Please note: This information was current at the time of publication. But medical information is always changing, and some information given here may be out of date. For regularly updated information on a variety of health topics, please visit familydoctor.org, the AAFP patient education website.
Information from Your Family Doctor
Skin Problems on the Job
Am Fam Physician. 2002 Sep 15;66(6):1039-1040.
Skin diseases and injuries are the most common job-related medical problems.
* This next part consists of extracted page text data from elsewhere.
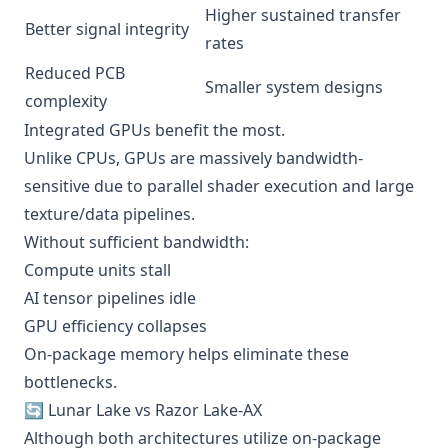
Higher sustained transfer
Better signal integrity
rates
Reduced PCB
Smaller system designs
complexity
Integrated GPUs benefit the most.
Unlike CPUs, GPUs are massively bandwidth-
sensitive due to parallel shader execution and large
texture/data pipelines.
Without sufficient bandwidth:
Compute units stall
AI tensor pipelines idle
GPU efficiency collapses
On-package memory helps eliminate these
bottlenecks.
🔄 Lunar Lake vs Razor Lake-AX
Although both architectures utilize on-package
Workers of all ages and in almost all jobs can get skin problems.
You are more likely to get a skin problem if you work in certain jobs. Some of these jobs are in manufacturing, food production, construction, machine tool operation, printing, metal plating, leather processing, engine service, landscaping, farming, or forestry.
If you use chemicals or other substances in your work, the Occupational Safety and Health Administration (OSHA) requires your workplace to provide a Material Safety Data Sheet (MSDS) for each chemical. The MSDS will describe any known risk for skin irritation, skin allergy, or skin cancer. Be sure to read each MSDS your company provides.
Irritation and Rashes. The most common job-related skin problems are skin irritation and rashes. These problems happen when skin comes into contact over and over with water, chemicals, and other substances.
Over time, contact with solvents, many soaps, and even water removes natural oils from your skin. This can cause your skin to crack and become dry or chapped.
Cutting and lubricating oils and greases can block skin pores. This can cause acne or skin irritation.
Contact with acids, alkalis, or heavy metals can cause painful burns.
Skin Allergies. Contact with even small amounts of some substances can cause skin allergies. Common causes of work-related skin allergies include acrylate glues (super glues), epoxies, textile dyes or resins, and latex.
A list of chemicals that can cause skin allergies is available on the Internet at: www.hazmap.com/allergic.htm.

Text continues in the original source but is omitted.